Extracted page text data
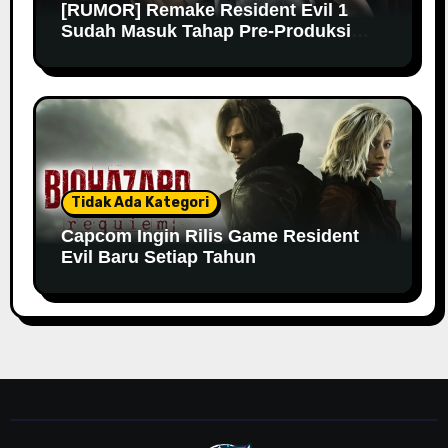
[RUMOR] Remake Resident Evil 1
Sudah Masuk Tahap Pre-Produksi
Sejak Tahun Lalu
Tidak Ada Kategori
Capcom Ingin Rilis Game Resident
Evil Baru Setiap Tahun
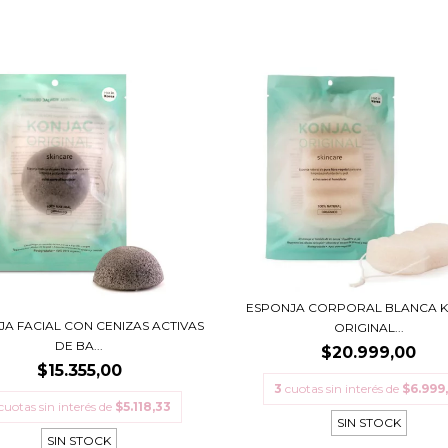
ESPONJA CORPORAL BLANCA 
A FACIAL CON CENIZAS ACTIVAS
ORIGINAL...
DE BA...
$20.999,00
$15.355,00
3
cuotas sin interés de
$6.999
cuotas sin interés de
$5.118,33
SIN STOCK
SIN STOCK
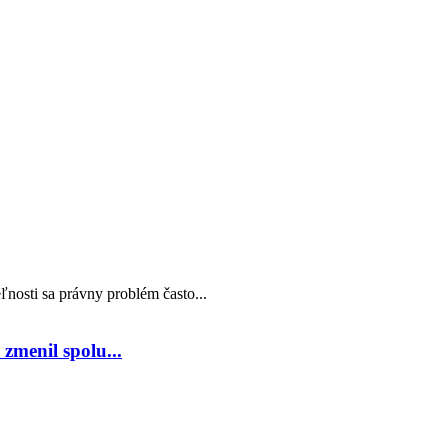
nosti sa právny problém často...
zmenil spolu...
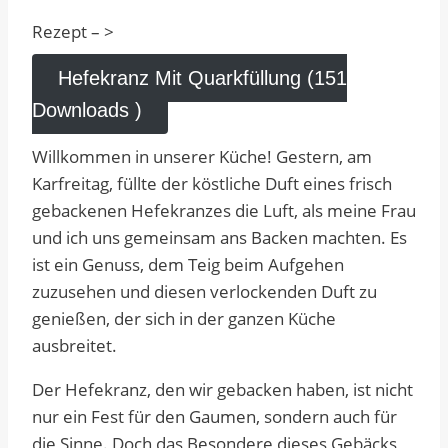
Rezept – >
Hefekranz Mit Quarkfüllung (151
Downloads )
Willkommen in unserer Küche! Gestern, am
Karfreitag, füllte der köstliche Duft eines frisch
gebackenen Hefekranzes die Luft, als meine Frau
und ich uns gemeinsam ans Backen machten. Es
ist ein Genuss, dem Teig beim Aufgehen
zuzusehen und diesen verlockenden Duft zu
genießen, der sich in der ganzen Küche
ausbreitet.
Der Hefekranz, den wir gebacken haben, ist nicht
nur ein Fest für den Gaumen, sondern auch für
die Sinne. Doch das Besondere dieses Gebäcks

What to produce: The line containing "zmenil spolu..." and every line after it, through the end of the data, are to be output exactly. Omit the pictures.

Answer to this task:
zmenil spolu...
Rezept – >
Hefekranz Mit Quarkfüllung (151
Downloads )
Willkommen in unserer Küche! Gestern, am
Karfreitag, füllte der köstliche Duft eines frisch
gebackenen Hefekranzes die Luft, als meine Frau
und ich uns gemeinsam ans Backen machten. Es
ist ein Genuss, dem Teig beim Aufgehen
zuzusehen und diesen verlockenden Duft zu
genießen, der sich in der ganzen Küche
ausbreitet.
Der Hefekranz, den wir gebacken haben, ist nicht
nur ein Fest für den Gaumen, sondern auch für
die Sinne. Doch das Besondere dieses Gebäcks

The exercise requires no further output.